11. This Court had occasion in Bingham to address these due process guarantees of Morrissey and Gagnon in the context of our system’s proceeding to vacate a suspended sentence. See also United States v. Rozycki, 3 MJ 127 (CMA 1977). The Court noted that, unlike the usual situation in civilian systems, Article 72 provides that these hearing and decision functions are split between the probationer’s special court-martial convening authority and the general court-martial convening authority. Nonetheless, *465the Court concluded “that it is constitutionally permissible for the ... hearing function to be separate from the final decision-making function.” United States v. Bingham, 8 MJ at 123. The question appellant poses here, then, is the next step in logical progression: Where those functions are split under Article 72, does Morrissey’s due process requirement of “a ‘neutral and detached’ hearing body” (¶ 10) apply only to the decision-maker (the general court-martial convening authority) or, as well, to the healing officer (the special court-martial convening authority)?

12. In this case, we do not need to decide this broad constitutional challenge, because we hold that appellant’s special court-martial convening authority, who conducted his revocation hearing, met that standard.

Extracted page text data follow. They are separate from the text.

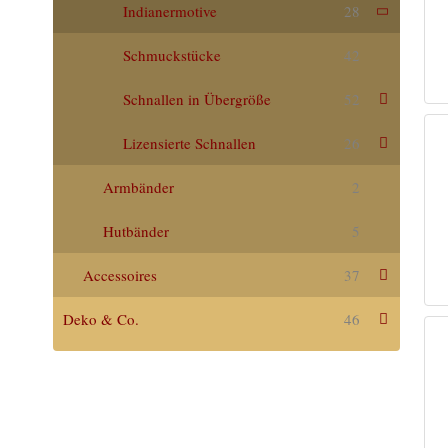
Indianermotive
28
Schmuckstücke
42
Schnallen in Übergröße
52
Lizensierte Schnallen
26
Armbänder
2
Hutbänder
5
Accessoires
37
Deko & Co.
46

See Part III, infra. Before moving to that discussion, however, we are moved to offer brief comment on one aspect of the Government’s argument relating to the foregoing.

B

13. To whatever extent Morrissey and Gagnon might fully apply in this respect to military suspension-revocation hearings, the Government attempts to distinguish those cases from this one on the basis of the nature of the interests at stake. Correctly, the Government points out that the two civilian cases involved liberty interests—that is, the revocations there resulted in reincarceration; whereas, in the present case, “only [appellant’s] bad-conduct discharge is at risk ____”—an interest that the Government characterizes as a “property interest.” Answer to Final Brief at 4 and 5.

14. With this predicate as a springboard, the Government argues that the process that is due appellant and others like him is different. In this connection, the Government reminds us that the Supreme Court long has recognized that

“ ‘[d]ue process,’ unlike some legal rules, is not a technical conception with a fixed content unrelated to time, place and circumstances.” Cafeteria Workers v. McElroy, 367 U.S. 886, 895, 81 S.Ct. 1743, 1748, 6 L.Ed.2d 1230 (1961). “[D]ue process is flexible and calls for such procedural protections as the particular situation demands.” Morrissey v. Brewer, 408 U.S. 471, 481, 92 S.Ct. 2593, 2600, 33 L.Ed.2d 484 (1972)....

Mathews v. Eldridge, 424 U.S. 319, 334, 96 S.Ct. 893, 902, 47 L.Ed.2d 18 (1976).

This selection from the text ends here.